**What is needed**:
Could you please retype the records exactly, minus their pictures?

[Start of Attachment]

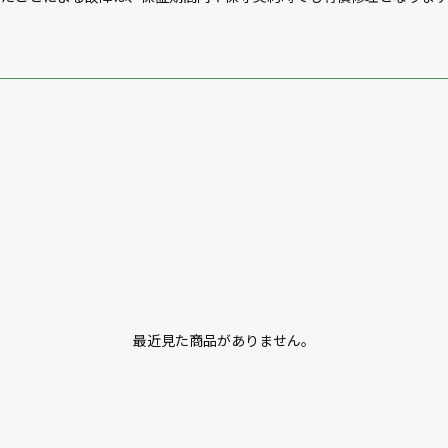
最近見た商品がありません。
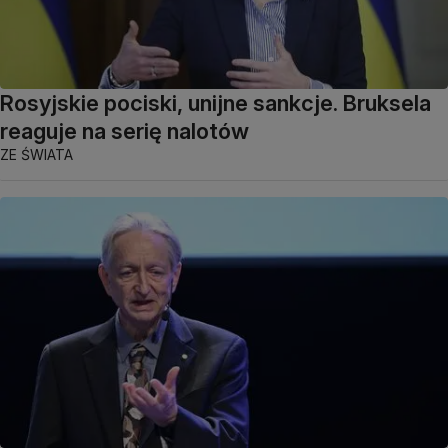
Rosyjskie pociski, unijne sankcje. Bruksela
reaguje na serię nalotów
ZE ŚWIATA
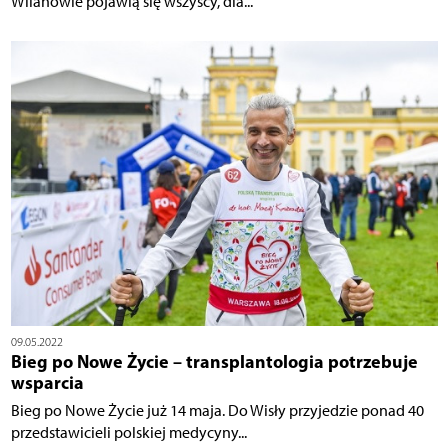
Wilanowie pojawią się wszyscy, dla...
09.05.2022
Bieg po Nowe Życie – transplantologia potrzebuje
wsparcia
Bieg po Nowe Życie już 14 maja. Do Wisły przyjedzie ponad 40
przedstawicieli polskiej medycyny...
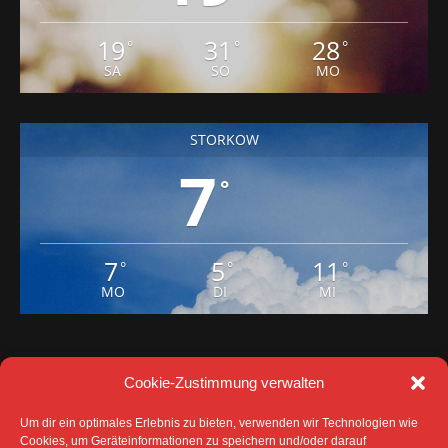
SA
SO
MO
STORKOW
7
°
7
5
11
°
°
°
MO
DI
MI
Cookie-Zustimmung verwalten
Um dir ein optimales Erlebnis zu bieten, verwenden wir Technologien wie
Cookies, um Geräteinformationen zu speichern und/oder darauf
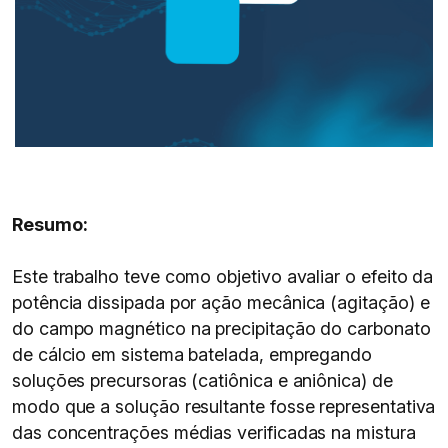
Resumo:
Este trabalho teve como objetivo avaliar o efeito da
potência dissipada por ação mecânica (agitação) e
do campo magnético na precipitação do carbonato
de cálcio em sistema batelada, empregando
soluções precursoras (catiônica e aniônica) de
modo que a solução resultante fosse representativa
das concentrações médias verificadas na mistura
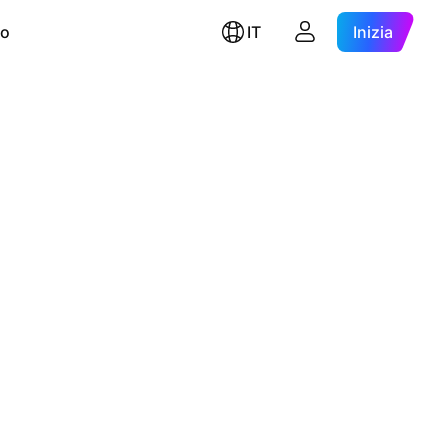
ro
IT
Inizia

[End of Attachment]

**Solution**:
最近見た商品がありません。
Rosyjskie pociski, unijne sankcje. Bruksela
reaguje na serię nalotów
ZE ŚWIATA
Wilanowie pojawią się wszyscy, dla...
09.05.2022
Bieg po Nowe Życie – transplantologia potrzebuje
wsparcia
Bieg po Nowe Życie już 14 maja. Do Wisły przyjedzie ponad 40
przedstawicieli polskiej medycyny...
SA
SO
MO
STORKOW
7
°
7
5
11
°
°
°
MO
DI
MI
Cookie-Zustimmung verwalten
Um dir ein optimales Erlebnis zu bieten, verwenden wir Technologien wie
Cookies, um Geräteinformationen zu speichern und/oder darauf
Resumo:
Este trabalho teve como objetivo avaliar o efeito da
potência dissipada por ação mecânica (agitação) e
do campo magnético na precipitação do carbonato
de cálcio em sistema batelada, empregando
soluções precursoras (catiônica e aniônica) de
modo que a solução resultante fosse representativa
das concentrações médias verificadas na mistura
ro
IT
Inizia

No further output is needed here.